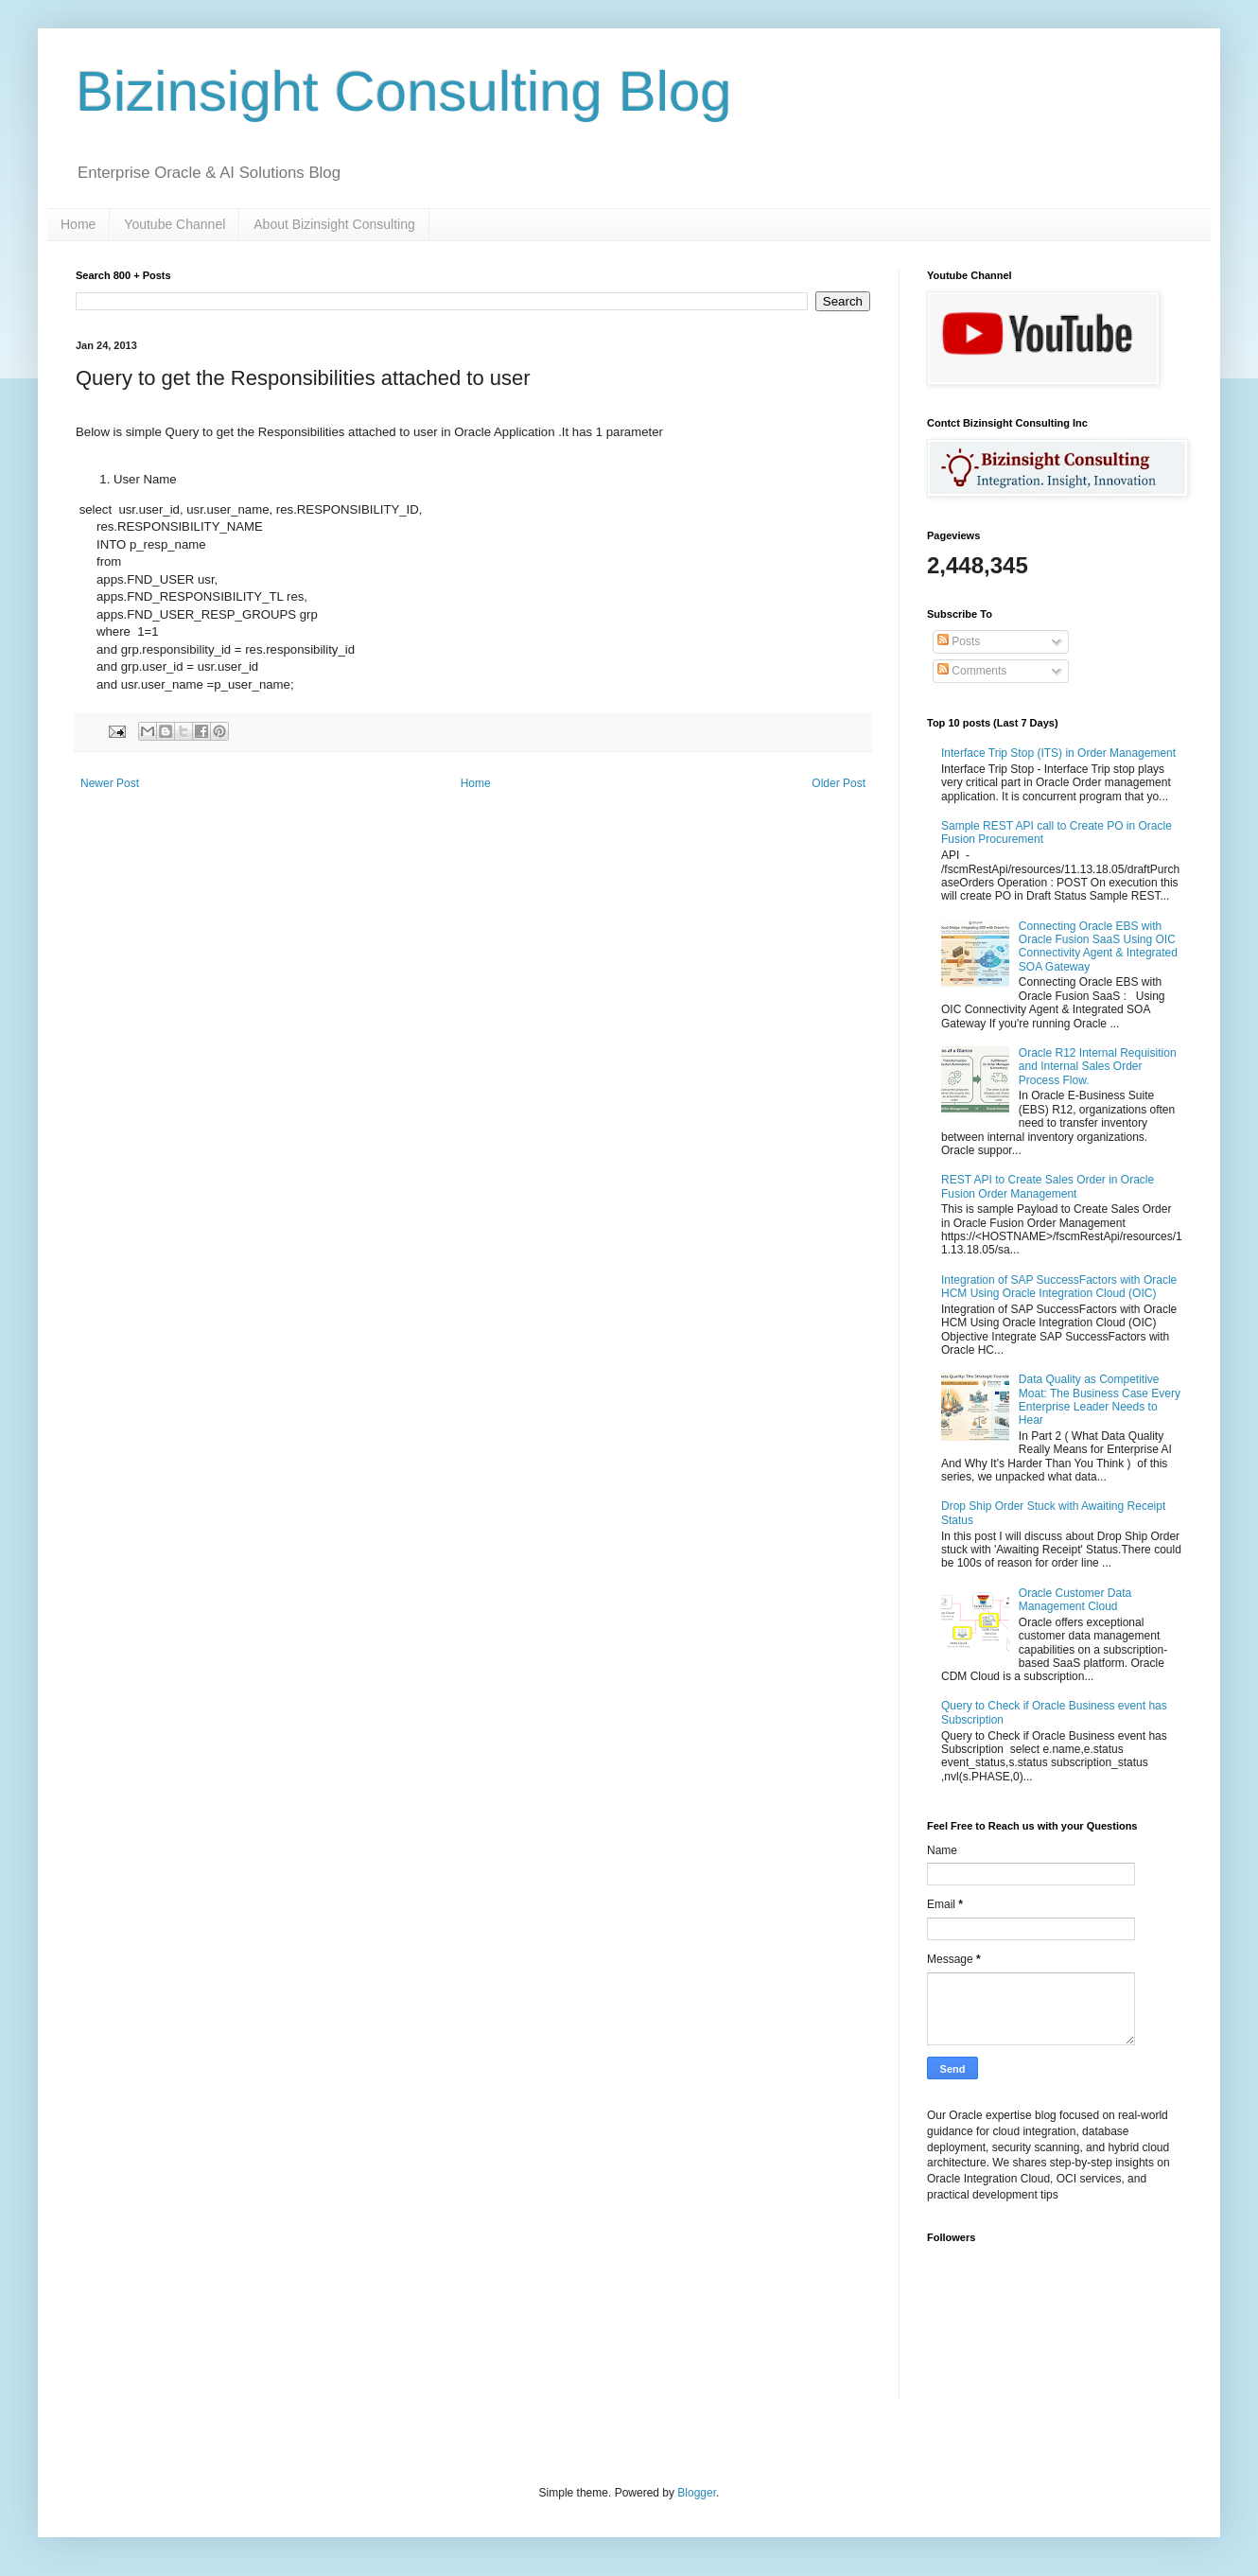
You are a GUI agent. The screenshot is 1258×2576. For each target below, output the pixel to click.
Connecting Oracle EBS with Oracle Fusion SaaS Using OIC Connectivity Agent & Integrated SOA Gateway (1098, 946)
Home (78, 224)
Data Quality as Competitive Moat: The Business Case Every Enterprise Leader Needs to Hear (1099, 1400)
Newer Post (109, 783)
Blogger (696, 2492)
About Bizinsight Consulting (333, 224)
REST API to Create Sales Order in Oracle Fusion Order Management (1047, 1186)
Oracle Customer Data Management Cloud (1075, 1599)
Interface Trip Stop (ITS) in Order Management (1058, 753)
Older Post (838, 783)
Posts (958, 641)
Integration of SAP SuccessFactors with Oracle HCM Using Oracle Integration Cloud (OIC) (1059, 1286)
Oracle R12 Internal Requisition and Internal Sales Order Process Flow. (1098, 1066)
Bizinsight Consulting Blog (404, 91)
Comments (971, 670)
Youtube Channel (174, 224)
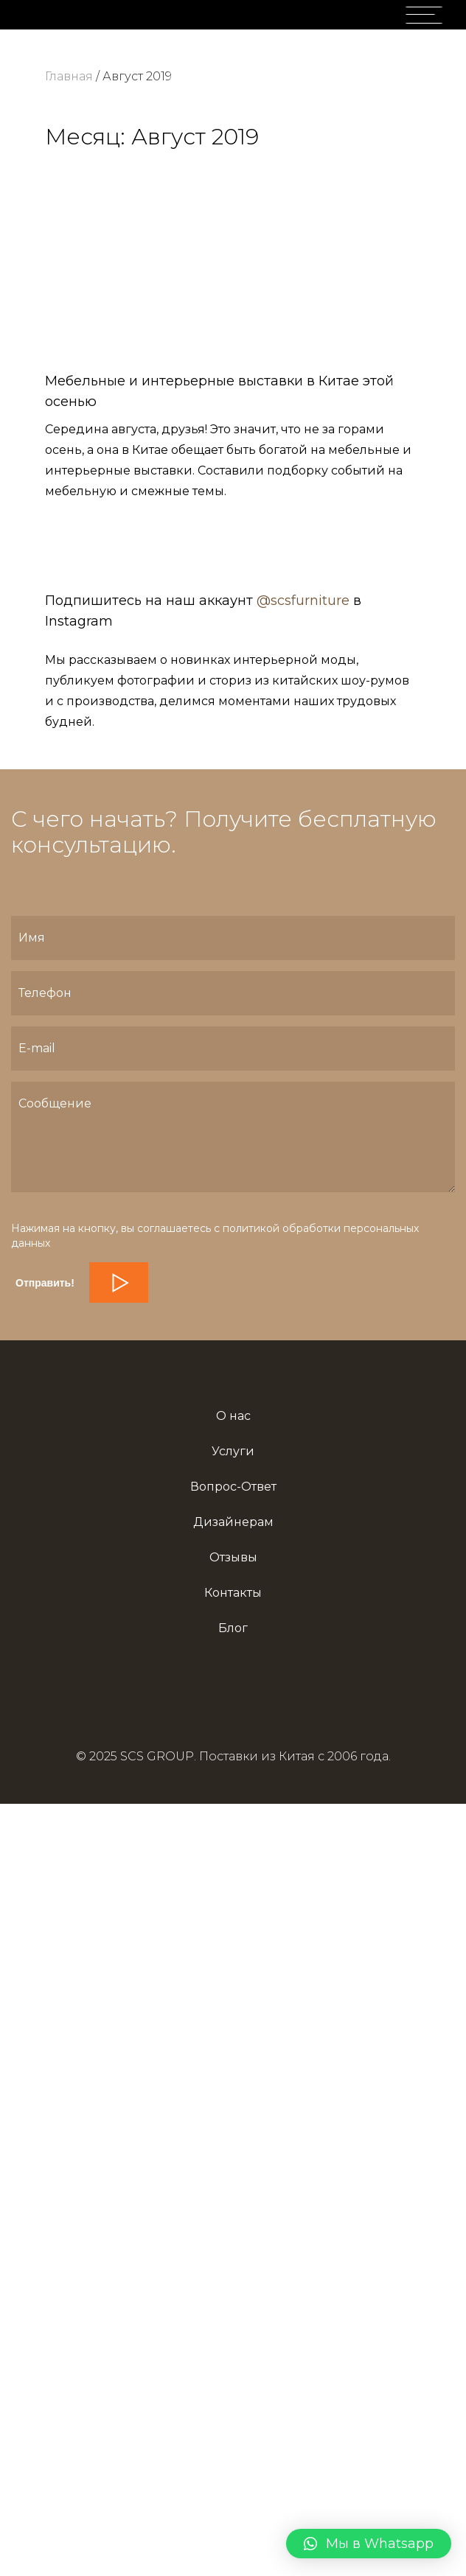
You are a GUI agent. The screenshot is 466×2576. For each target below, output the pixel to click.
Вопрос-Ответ (233, 1487)
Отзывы (233, 1557)
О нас (233, 1416)
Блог (233, 1628)
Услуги (233, 1451)
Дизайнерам (233, 1522)
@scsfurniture (303, 600)
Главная (69, 76)
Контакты (233, 1593)
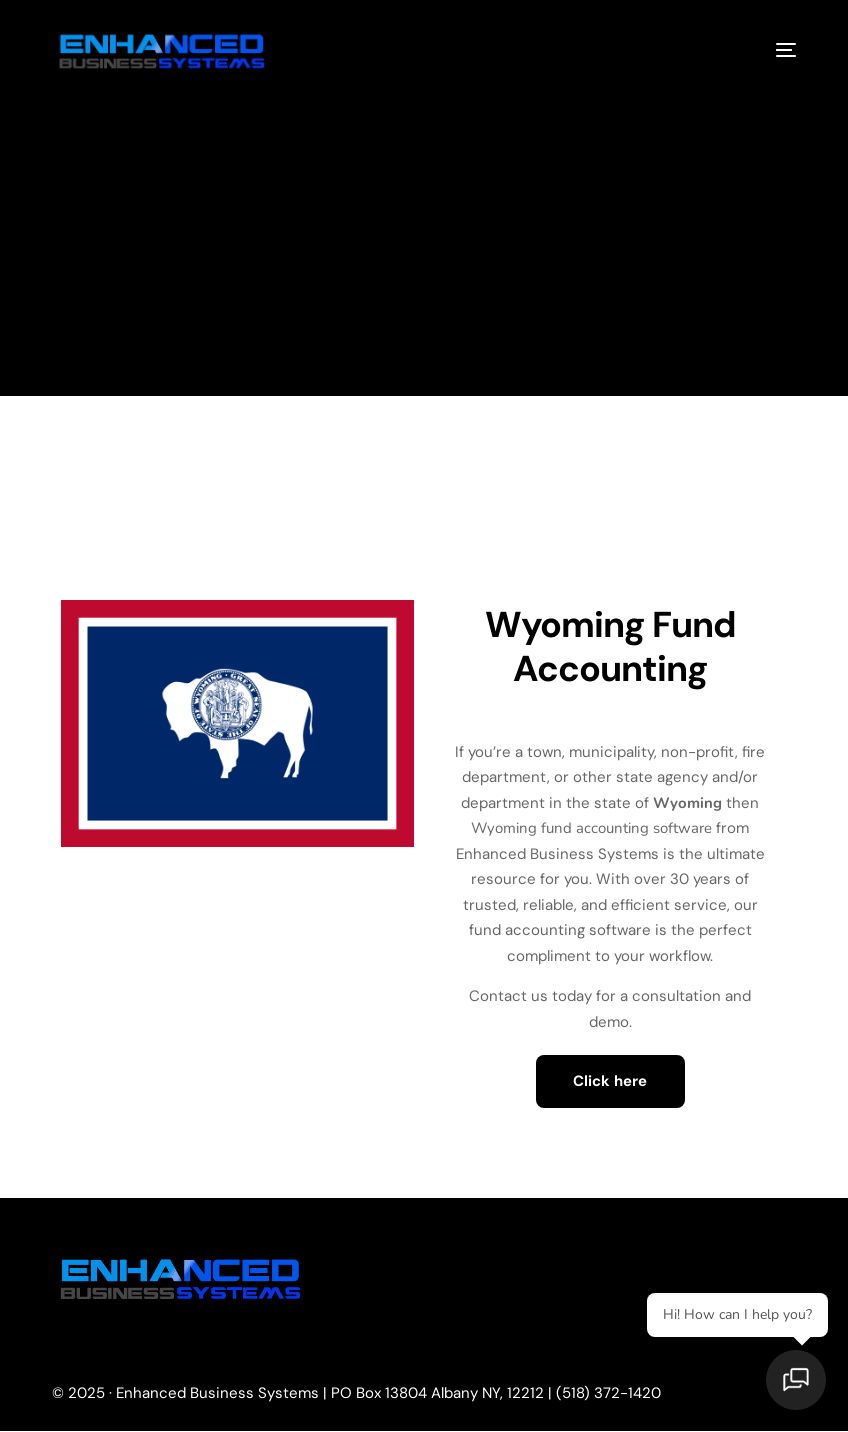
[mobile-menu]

==============================

Your task:
Everything in the records that precede this task must be written out again exactly, except the pictures.

Response to this exercise:
You are a GUI agent. The screenshot is 1258×2576. For each target below, output the pixel to click.
Connecting Oracle EBS with Oracle Fusion SaaS Using OIC Connectivity Agent & Integrated SOA Gateway (1098, 946)
Home (78, 224)
Data Quality as Competitive Moat: The Business Case Every Enterprise Leader Needs to Hear (1099, 1400)
Newer Post (109, 783)
Blogger (696, 2492)
About Bizinsight Consulting (333, 224)
REST API to Create Sales Order in Oracle Fusion Order Management (1047, 1186)
Oracle Customer Data Management Cloud (1075, 1599)
Interface Trip Stop (ITS) in Order Management (1058, 753)
Older Post (838, 783)
Posts (958, 641)
Integration of SAP SuccessFactors with Oracle HCM Using Oracle Integration Cloud (OIC) (1059, 1286)
Oracle R12 Internal Requisition and Internal Sales Order Process Flow. (1098, 1066)
Bizinsight Consulting Blog (404, 91)
Comments (971, 670)
Youtube Channel (174, 224)
You are a GUI agent. The screenshot is 466×2576. For each target below, output the pixel to click.
Вопрос-Ответ (233, 1487)
Отзывы (233, 1557)
О нас (233, 1416)
Блог (233, 1628)
Услуги (233, 1451)
Дизайнерам (233, 1522)
@scsfurniture (303, 600)
Главная (69, 76)
Контакты (233, 1593)
[mobile-menu]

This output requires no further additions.